As she scrolls down, Dr. Baker becomes increasingly concerned; the patients begin to sound familiar, as do “Dr. B” and “Dr. H,” theGrouchyMD’s colleagues. The blogger apparently not only practices in the same hospital as Dr. Baker does, but appears to be in the same program. The next day, Dr. Baker confronts Dr. O’Connell, her fellow third-year resident. “You’re theGrouchyMD, right?” she starts. “I’m concerned about what you’re doing. I know you changed the names, but what if someone recognizes herself? Sometimes you say some pretty edgy things about the hospital and the residency. What if someone in admin gets hold of it? I’ve also heard of blogs getting used in malpractice suits. Did you think about that when you talked about the placental abruption Dr. H missed last month? And what about you giving people advice on there—I don’t think that’s very smart either.”

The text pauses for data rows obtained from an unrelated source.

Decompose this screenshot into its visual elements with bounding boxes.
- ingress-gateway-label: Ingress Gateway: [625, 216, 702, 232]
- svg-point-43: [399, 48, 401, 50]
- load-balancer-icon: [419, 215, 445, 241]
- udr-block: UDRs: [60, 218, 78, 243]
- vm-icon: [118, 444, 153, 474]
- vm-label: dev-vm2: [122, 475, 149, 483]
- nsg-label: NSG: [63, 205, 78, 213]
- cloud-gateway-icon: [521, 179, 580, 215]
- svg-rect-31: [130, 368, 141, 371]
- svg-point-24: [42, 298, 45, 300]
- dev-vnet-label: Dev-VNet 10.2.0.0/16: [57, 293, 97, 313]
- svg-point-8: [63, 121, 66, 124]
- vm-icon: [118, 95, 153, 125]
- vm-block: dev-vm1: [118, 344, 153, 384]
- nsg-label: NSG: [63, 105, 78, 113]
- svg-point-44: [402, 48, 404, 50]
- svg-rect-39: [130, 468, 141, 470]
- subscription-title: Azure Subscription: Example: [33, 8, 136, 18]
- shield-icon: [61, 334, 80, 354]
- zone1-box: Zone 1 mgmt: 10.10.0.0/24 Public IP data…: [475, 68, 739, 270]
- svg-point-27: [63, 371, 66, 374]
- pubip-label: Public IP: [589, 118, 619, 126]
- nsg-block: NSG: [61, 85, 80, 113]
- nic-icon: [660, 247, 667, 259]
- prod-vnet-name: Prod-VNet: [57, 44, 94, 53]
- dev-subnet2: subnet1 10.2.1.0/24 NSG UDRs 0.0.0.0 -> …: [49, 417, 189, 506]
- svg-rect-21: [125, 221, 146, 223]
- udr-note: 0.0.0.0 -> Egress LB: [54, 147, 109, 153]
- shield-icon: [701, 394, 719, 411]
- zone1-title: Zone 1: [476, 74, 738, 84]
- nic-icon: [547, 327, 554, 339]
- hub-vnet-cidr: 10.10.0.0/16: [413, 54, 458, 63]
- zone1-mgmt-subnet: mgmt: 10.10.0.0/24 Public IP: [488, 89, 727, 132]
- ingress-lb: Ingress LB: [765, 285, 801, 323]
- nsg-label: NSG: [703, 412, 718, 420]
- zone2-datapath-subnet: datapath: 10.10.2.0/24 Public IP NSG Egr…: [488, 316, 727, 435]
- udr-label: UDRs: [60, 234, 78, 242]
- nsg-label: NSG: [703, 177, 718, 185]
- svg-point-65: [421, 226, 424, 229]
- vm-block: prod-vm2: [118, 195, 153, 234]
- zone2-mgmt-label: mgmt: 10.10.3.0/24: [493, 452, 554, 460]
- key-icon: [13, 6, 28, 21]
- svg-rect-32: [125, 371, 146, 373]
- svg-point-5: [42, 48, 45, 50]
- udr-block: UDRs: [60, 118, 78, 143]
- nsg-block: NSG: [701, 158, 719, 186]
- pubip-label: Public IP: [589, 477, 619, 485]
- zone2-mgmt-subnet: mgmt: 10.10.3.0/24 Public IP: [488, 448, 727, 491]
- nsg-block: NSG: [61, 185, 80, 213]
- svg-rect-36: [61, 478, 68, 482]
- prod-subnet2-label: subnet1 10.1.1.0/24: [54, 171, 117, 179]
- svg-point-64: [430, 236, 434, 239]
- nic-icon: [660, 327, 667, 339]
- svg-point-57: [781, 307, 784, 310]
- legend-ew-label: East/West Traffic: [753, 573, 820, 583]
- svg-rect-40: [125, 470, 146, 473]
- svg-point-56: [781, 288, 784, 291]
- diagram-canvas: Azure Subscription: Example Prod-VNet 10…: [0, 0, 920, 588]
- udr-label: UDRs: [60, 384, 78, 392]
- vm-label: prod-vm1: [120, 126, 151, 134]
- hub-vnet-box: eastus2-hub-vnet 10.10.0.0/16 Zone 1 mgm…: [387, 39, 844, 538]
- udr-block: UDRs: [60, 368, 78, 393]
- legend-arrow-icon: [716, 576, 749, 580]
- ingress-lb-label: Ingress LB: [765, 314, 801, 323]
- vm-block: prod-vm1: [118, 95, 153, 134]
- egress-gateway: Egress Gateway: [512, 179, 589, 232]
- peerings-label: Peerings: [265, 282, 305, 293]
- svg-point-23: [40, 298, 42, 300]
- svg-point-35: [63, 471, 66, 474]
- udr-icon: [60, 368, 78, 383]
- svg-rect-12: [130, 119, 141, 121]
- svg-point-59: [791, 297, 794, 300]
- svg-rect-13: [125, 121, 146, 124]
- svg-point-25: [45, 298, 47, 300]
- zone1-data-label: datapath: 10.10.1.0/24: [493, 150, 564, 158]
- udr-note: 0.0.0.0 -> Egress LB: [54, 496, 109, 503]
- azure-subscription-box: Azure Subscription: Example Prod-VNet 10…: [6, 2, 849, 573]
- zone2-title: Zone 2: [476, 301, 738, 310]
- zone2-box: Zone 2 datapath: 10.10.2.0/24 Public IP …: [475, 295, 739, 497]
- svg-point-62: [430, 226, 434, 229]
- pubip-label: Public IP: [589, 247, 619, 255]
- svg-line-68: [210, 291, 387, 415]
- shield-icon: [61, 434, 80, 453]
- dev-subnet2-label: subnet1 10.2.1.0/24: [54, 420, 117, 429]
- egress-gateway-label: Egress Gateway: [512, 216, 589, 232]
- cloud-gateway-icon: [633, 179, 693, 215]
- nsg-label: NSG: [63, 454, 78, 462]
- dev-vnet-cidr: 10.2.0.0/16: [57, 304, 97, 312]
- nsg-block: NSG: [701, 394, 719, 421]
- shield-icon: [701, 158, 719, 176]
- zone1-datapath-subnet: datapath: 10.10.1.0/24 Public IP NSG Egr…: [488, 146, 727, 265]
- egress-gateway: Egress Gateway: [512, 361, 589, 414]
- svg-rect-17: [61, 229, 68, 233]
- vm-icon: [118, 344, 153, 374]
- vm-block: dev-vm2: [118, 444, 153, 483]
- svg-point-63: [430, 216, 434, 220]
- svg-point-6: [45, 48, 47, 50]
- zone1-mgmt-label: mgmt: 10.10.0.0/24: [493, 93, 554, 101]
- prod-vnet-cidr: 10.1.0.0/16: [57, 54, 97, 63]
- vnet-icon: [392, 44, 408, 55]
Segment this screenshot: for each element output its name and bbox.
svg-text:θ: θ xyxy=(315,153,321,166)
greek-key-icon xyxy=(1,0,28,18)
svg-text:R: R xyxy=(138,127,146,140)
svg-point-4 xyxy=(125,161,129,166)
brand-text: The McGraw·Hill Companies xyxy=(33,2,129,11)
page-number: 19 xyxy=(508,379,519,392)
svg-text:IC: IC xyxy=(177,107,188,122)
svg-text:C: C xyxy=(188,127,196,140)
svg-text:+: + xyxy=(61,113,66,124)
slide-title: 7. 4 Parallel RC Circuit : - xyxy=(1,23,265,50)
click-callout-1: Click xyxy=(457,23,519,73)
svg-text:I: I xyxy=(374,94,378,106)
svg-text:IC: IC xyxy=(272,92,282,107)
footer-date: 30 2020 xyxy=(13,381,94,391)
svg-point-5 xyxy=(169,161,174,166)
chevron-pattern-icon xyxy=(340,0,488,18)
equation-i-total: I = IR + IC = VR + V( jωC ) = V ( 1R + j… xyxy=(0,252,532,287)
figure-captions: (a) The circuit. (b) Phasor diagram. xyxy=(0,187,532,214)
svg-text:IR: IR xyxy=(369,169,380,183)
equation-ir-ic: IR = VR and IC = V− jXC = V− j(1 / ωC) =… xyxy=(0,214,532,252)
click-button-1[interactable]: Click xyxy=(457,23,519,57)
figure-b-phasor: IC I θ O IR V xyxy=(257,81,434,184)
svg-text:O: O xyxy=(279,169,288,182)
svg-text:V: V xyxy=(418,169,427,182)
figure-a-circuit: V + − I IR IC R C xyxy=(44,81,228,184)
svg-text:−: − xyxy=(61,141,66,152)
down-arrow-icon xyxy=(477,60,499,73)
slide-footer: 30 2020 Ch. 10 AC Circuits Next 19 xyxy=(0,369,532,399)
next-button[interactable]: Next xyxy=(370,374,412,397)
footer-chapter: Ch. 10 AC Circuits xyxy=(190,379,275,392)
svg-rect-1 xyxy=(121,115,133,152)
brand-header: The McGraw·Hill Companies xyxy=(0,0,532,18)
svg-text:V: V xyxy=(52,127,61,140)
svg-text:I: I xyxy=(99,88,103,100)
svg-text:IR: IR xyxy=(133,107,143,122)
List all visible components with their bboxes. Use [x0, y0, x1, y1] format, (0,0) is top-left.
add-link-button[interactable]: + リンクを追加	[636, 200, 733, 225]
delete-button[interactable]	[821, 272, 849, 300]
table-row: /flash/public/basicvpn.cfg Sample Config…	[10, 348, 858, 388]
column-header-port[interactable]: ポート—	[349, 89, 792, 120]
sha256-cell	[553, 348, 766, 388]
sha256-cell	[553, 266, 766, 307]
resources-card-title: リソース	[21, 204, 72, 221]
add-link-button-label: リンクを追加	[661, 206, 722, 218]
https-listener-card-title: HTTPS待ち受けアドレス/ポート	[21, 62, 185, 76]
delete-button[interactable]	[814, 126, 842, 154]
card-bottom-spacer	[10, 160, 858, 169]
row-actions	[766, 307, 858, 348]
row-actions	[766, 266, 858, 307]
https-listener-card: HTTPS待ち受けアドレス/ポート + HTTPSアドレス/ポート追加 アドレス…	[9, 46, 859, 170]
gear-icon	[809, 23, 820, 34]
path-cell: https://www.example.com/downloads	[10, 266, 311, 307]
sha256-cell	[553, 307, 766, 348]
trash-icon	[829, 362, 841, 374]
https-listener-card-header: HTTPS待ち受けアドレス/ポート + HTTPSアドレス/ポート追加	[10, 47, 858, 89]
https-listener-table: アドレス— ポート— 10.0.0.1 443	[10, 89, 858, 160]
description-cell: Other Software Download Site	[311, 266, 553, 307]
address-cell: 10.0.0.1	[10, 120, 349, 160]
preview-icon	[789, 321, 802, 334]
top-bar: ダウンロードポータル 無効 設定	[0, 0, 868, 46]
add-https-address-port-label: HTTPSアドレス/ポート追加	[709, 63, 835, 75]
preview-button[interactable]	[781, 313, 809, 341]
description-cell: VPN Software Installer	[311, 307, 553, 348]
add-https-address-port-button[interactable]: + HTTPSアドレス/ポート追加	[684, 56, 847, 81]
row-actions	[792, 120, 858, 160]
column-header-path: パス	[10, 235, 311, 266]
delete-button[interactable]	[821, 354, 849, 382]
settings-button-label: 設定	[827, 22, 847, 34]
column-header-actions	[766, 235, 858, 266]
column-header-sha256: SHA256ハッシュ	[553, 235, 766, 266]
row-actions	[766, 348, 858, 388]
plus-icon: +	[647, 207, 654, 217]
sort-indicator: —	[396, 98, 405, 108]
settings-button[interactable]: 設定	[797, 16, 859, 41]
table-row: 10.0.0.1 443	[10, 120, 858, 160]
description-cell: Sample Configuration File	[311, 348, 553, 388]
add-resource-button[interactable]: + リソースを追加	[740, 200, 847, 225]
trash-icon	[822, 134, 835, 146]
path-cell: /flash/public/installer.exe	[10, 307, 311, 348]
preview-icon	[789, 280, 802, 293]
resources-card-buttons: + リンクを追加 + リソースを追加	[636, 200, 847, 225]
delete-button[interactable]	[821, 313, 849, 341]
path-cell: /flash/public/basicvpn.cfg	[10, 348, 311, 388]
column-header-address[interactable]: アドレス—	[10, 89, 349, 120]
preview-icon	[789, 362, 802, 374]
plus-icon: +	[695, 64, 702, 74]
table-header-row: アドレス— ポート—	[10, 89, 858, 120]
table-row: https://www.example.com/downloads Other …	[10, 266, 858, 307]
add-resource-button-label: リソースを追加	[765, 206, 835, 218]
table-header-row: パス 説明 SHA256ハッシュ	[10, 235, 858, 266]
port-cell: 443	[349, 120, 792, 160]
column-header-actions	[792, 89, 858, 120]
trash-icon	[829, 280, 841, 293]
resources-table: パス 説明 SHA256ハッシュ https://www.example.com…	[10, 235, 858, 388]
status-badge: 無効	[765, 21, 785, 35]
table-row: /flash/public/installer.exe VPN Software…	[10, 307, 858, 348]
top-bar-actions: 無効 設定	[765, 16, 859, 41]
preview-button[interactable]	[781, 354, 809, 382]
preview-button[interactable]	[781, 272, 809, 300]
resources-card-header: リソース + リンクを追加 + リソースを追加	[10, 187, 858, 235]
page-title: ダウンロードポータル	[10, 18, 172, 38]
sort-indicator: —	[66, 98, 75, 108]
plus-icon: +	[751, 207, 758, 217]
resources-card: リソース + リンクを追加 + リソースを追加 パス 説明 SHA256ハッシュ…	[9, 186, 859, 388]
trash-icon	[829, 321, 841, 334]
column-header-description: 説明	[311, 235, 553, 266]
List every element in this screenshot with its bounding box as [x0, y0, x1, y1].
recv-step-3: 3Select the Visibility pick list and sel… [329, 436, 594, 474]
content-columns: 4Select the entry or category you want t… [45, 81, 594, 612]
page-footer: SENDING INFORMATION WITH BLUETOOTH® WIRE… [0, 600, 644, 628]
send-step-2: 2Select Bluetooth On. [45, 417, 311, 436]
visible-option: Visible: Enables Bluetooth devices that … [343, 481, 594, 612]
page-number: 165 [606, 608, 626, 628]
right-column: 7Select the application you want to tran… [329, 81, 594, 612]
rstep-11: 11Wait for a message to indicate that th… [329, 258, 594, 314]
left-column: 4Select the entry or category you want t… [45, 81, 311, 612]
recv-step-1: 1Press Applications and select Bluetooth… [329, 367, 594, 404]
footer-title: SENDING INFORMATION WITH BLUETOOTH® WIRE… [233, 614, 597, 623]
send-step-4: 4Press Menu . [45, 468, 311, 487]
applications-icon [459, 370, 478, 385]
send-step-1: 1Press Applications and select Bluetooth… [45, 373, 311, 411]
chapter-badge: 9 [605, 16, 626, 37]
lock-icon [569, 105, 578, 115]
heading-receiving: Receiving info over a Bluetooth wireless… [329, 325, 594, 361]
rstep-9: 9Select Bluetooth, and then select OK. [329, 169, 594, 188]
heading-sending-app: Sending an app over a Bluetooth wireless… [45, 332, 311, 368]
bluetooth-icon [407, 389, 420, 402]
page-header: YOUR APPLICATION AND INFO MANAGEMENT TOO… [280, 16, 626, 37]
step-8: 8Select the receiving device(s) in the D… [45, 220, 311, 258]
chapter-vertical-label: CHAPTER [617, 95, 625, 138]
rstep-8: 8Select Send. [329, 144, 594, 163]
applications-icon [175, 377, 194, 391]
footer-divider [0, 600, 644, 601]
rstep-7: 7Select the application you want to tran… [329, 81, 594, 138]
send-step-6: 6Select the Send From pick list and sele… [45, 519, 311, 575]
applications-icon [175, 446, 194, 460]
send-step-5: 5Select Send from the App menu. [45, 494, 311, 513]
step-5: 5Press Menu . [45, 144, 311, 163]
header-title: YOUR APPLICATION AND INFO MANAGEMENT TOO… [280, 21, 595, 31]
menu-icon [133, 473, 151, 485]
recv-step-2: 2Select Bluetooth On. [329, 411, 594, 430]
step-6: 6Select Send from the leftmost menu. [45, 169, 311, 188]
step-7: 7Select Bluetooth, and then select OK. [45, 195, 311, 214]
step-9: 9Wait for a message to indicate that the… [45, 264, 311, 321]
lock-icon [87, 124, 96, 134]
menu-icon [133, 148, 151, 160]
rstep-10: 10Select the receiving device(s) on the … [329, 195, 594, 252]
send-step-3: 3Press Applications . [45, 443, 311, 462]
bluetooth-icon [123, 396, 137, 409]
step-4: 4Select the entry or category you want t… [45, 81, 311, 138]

Dr. O’Connell sighs. “Look, sometimes I just need to vent,” she says. “I don’t think I’m hurting anybody. I change all the names and identifying information, I always ask if I’m going to put up a picture, and I never give people advice about their specific medical conditions. I think it’s really useful for people to get sensible general advice on their health from a real doctor, not just whatever junk is out there on the web.”
Dr. Baker replies, “I don’t really have a problem with your blog, I just don’t think you should talk about patients or the hospital on there.”